Old 03-13-2017, 06:27 PM
  # 1 (permalink)  
DeniseKS
Member
 
Join Date: Mar 2014
Posts: 7
I am many things...Put them all together and they = a mess!

I've been reading here for quite a while and this is my first post. I see so much positive give and take here (and feel like I "know" some of you from reading so much) that I thought I'd finally post.

As the title says, I have a lot going on alcoholism wise...I'm an ACOA (father, died when I was 19), a recovering alcoholic myself (just over 6 years sober), and my mother is a current alcoholic (she had quit before I was born, sober my entire life until I was about 25). I was married to a drinker (not an alcoholic but definitely a problem drinker) for 6 years and I divorced him about a year and a half after I got sober.

I have a good handle on my own recovery, I've made peace with my dad, still struggle sometimes with how to deal with my mom but am able to remain pretty detached for the most part. The biggest issue I've found myself having with her is not so much her deciding to drink her last years away, but stuff from childhood. It wasn't until I quit drinking myself that I started to realize that most of my issues from childhood affecting my adult life stem from her utter selfishness and inability to look out for and protect me...keeping me in a sometimes violent and consistently dysfunctional alcoholic home for as long as she did (she finally divorced my dad when I was 15, but I remember begging her to move us to my grandma and grandpa's as young as 7/8). I've been in therapy for the past 8 months, first time since I quit drinking but had lots of therapy prior to that in my 20's. Totally different animal at this age than in my 20's lol. I'm learning how to have compassion for her and forgive her but it's slow going.

So I guess I see the ACOA stuff is what's behind most of my current issues, but that forum doesn't seem to get much traffic so I thought I might get more input here. After I divorced, I was totally alone for 2 years, worked hard on making my life happy, and I succeeded at that. Then I got into a relationship and I haven't had the same grip on happiness since. He's great in many ways, not a drinker or addict of any kind, but like everyone he comes with his own baggage and issues, the main one affecting me/us being emotional unavailability and fear of intimacy. He is also in therapy and has the same history with therapy as I do. We have gone to couples therapy but basically, where she would see each of us separately on occasion she's seeing him more individually because she believes his issues are having a greater affect on us. So I've just let that go for now because it makes sense.

I just feel so lost a lot of the time. My therapist has been very helpful, is EMDR certified which has brought about some major breakthroughs for me, but I don't know if it's working out as well anymore because I don't feel like I'm getting the direction I need in terms of figuring out my part in what's wrong with my relationship. This is the first long term relationship I've ever had totally sober (didn't drink much at all prior to my late 20's but smoked A LOT of weed), with someone who is relatively mentally healthy himself (or at least can see where he needs work and is willing to do it), and I just know I'm doing things wrong but can't figure out what or where it comes from or what's up/down/left/right half the time. I see some codependency in myself for sure but not as severe as I may have been before my drinking got out of control. I've brought that up to my therapist but either she doesn't see it doesn't think it's an issue. But I know it's there to a certain degree.

I've been thinking about starting to go to ACOA meetings but haven't pulled the trigger yet. I did AA for a while when I first quit drinking and also used a forum much like this, which I found more helpful because I just found more people who had what I wanted there (many of whom I'm still in touch with, although the forum no longer exists).
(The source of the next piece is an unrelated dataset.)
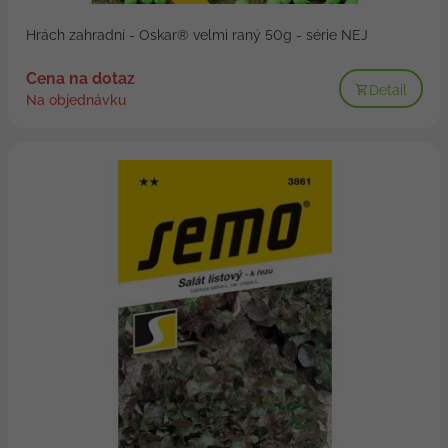
Hrách zahradní - Oskar® velmi raný 50g - série NEJ
Cena na dotaz
Detail
Na objednávku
The thing with the meetings is I'm extremely introverted and I work a lot, so the thought of doing ANYTHING after work involving people makes me want to take a nap. There's also a trust issue, I just have this constant thing where I won't let anybody near me (mentally/emotionally) except a romantic relationship and a handful of close friends, and I even keep the friends at a distance, especially lately since most of them have gone off the deep end themselves in recent years. I know it's not fair to my boyfriend to depend on him as my sole source of emotional support. I've talked about this in therapy a little, and all she can say is "you just have to do it, you just have to open up to it" but I can tell myself that all day and it's doesn't seem to be getting me anywhere. So I'm starting with you all

Not sure what I'm looking for here...just to vent, someone who can relate, honest advice, all of the above.